The flood wall proposed to shield Charleston from surging ocean in a hurricane wouldn’t protect the S.C. Aquarium, the State Ports Authority’s Columbus Street Terminal or the new International African American Museum.

The wall, part of a $1.75 billion plan by the Army Corps of Engineers to protect the Charleston peninsula, would wrap around most of the lower city, and could help with both tropical cyclones and higher tides from sea level rise. The city of Charleston would need to pitch in 35 percent, or about $600 million.

But in addition to standing behind those high-profile landmarks, the wall would give no protection to the low-income housing Bridgeview Village apartments or the Rosemont community, a small neighborhood that regularly sees its own flooding issues.
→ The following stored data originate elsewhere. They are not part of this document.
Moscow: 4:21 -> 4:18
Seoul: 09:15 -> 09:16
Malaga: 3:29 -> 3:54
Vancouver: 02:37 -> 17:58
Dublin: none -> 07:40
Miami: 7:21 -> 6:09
Instead, the Corps is suggesting “nonstructural” work at those two sites — which may mean buying out the properties and leveling them, or may mean preserving the homes by elevation, relocation or flood-proofing.


The flood protection plan, the result of 18 months of study, will be refined over the next year and the path of the wall could still change. For it to actually come to fruition would take community buy-in, and an appropriation from Congress; City Council won’t have to commit until fall of 2021, but even after then, the federal government may not decide to fund the plan.